When I'm writing this, I'm quite down actually.. Sad or angry? stressed? I don't know. Just blank..
Because it's raining? Because of the three? homework ? results? or because of YOU? I hope it's not any one of them, I will be alright by tomorrow I think.

Being a conductor. You know what? It's not an easy job. Or, am I making it difficult? I just don't know. I believe I can do it, but when I am facing them, I'm just not brave enough to lead them. I feel scared and worried, until now I haven't tried to lead them from the beginning to the end. What am I going to do next week? Just stand there like what I usually did?
I don't want to make a fool of myself on that day knowing nothing, now I'm trying hard to follow. I really don't get it what is my problem, I just don't know.
I wonder.... Actually, I'm not the suitable person, right?

My pidato. Ya, it's true that my long script is almost done. But honestly, I'm not ready at all. My impromptu speech I don't know anything yet. I did my research, but I haven't do a single one. What am I waiting for and why am I still wasting time here instead of starting to prepare them? You know what, I don't know how to write! This March test really makes me disappointed on my bm paper. Last time I used to score but now not, why? I used to add in nice words and phrases, now I added too but why did it come out like that? Almost all the peribahasa I used are all not suitable, usually I won't make mistakes like this but why this time it turned out like that? I'm over- confident? It really hurts me and even more when we are doing corrections today. She asked us to copy one of my friend's one. Hers is simple and direct whereas mine.... I don't know how to describe. You may take this as an excuse but it affects me a lot, I didn't expect to get such marks and I even thought I did ok for it. Now, I dare not do or add anything into my essays, I'm afraid it may turn out that way again.. And, please.... two points for the pidato, just two and I can't write, it's impossible right? what am I doing now actually!
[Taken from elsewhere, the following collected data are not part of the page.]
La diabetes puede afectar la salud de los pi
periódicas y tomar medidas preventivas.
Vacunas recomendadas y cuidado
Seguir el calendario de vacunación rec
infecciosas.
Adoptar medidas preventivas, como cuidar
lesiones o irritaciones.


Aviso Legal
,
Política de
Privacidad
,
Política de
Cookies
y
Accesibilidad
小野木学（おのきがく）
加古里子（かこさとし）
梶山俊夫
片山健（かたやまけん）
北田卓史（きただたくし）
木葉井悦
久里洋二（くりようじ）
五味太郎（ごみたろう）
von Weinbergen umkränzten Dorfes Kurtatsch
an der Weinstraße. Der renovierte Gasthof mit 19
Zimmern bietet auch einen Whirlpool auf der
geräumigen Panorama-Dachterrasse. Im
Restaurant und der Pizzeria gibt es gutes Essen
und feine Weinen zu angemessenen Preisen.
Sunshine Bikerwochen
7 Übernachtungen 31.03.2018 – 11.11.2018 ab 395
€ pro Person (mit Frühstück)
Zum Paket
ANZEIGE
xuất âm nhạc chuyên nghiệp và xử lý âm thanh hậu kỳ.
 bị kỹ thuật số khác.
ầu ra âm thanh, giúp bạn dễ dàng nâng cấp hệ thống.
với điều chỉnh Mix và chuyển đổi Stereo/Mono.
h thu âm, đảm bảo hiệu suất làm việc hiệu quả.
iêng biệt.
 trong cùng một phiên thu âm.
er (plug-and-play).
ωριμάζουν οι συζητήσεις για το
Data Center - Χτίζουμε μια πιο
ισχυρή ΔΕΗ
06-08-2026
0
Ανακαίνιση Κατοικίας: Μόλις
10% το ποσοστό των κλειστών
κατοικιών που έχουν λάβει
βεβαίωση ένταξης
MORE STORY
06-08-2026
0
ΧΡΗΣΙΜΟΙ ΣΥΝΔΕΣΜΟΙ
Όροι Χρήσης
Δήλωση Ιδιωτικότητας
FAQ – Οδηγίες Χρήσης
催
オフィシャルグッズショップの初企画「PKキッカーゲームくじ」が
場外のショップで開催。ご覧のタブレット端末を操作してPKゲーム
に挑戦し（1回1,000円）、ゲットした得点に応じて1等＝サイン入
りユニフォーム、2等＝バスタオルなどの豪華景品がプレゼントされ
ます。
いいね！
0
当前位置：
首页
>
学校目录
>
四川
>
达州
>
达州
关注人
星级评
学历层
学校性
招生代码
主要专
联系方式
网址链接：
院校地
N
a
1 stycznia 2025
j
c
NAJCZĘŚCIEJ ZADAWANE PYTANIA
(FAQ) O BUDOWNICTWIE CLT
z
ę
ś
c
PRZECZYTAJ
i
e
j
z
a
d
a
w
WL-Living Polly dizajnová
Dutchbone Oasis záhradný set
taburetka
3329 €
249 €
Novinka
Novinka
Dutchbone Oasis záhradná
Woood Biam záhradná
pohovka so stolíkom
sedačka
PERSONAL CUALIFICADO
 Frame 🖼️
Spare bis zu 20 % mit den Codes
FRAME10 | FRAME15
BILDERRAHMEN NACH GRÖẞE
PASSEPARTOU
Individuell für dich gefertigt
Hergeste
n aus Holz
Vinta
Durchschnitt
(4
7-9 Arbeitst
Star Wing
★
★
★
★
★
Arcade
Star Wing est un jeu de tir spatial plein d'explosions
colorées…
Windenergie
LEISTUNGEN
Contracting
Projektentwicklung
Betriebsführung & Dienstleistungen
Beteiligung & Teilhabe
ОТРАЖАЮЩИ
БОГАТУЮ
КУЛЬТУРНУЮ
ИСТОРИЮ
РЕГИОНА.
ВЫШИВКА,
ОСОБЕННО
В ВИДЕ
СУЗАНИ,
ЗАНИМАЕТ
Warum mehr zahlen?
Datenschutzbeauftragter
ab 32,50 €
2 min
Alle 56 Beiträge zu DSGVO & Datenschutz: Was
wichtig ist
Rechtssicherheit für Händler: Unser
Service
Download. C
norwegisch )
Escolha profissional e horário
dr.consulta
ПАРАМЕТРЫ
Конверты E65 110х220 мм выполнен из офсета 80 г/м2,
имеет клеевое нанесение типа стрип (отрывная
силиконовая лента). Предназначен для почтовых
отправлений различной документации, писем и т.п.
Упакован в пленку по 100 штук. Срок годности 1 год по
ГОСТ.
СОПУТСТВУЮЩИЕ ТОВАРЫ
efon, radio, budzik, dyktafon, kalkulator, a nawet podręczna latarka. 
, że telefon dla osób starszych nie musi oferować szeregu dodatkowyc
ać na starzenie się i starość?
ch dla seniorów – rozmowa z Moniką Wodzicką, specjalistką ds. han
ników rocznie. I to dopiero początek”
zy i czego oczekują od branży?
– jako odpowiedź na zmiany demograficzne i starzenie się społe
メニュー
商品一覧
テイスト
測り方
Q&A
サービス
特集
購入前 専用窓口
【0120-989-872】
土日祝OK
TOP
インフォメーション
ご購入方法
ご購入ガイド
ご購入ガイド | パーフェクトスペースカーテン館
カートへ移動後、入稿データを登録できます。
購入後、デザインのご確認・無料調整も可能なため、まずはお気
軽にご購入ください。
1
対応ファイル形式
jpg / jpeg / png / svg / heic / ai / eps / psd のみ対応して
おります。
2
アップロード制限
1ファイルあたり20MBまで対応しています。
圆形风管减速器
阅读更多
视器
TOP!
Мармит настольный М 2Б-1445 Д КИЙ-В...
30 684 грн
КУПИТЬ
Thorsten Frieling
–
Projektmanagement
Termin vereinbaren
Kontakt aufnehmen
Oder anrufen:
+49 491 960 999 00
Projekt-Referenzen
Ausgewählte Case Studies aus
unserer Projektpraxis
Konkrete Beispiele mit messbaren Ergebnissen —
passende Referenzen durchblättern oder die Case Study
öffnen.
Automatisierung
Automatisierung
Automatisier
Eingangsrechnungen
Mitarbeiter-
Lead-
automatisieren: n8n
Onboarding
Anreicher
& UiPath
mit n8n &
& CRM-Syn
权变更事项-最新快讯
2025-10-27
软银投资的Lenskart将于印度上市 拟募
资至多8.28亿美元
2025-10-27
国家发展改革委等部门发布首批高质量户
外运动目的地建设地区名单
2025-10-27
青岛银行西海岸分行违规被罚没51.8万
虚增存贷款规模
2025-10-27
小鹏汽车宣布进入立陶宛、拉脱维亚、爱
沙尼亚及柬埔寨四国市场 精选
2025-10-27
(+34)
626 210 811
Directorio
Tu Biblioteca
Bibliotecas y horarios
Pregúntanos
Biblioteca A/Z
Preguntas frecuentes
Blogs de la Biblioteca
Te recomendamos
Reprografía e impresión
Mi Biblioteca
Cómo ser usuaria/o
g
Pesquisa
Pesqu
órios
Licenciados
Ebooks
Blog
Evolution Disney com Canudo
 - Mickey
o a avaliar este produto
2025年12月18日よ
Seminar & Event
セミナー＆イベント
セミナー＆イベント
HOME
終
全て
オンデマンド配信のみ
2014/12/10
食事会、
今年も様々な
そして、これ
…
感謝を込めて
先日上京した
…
And, another don't know what stupid Science quiz is coming on this Wednesday. I don't know anything and they can suddenly put my name and suddenly they just informed me like that. Hello? I'm not genius, without asking, without any notice, without anything, you just ask me to take part like that? And, I don't even know who is the one who asked me to take part, who put my name -.-

I'm sad. The rain stopped already. I love raining actually. After expressing, I feel better actually.
Just pray that everything will be alright by tomorrow.

nightsss.

Sunday, March 22, 2009

FINALLY. byebye

Have to say byebye to my holidays liao ):
I'm still awake now because I was doing my script. I'm glad that I finished 3 points and my mum is happy with it too :D Tomorrow, she will pass it to the teacher in charge to check.
Arrghhh... I did not manage to finish my homework, so tomorrow will definitely be a tiring day as I have two tuitions and I have to do my homework which I haven't completed. ):
Today, didn't went for worship and yp meeting. We overslept and I had tuition so have to miss the meeting.

Another thing I realised is that, my room became messy again -.-
Papers and reference books lying all around, sorry mummy. Give me some time to clean it up!!! hehe.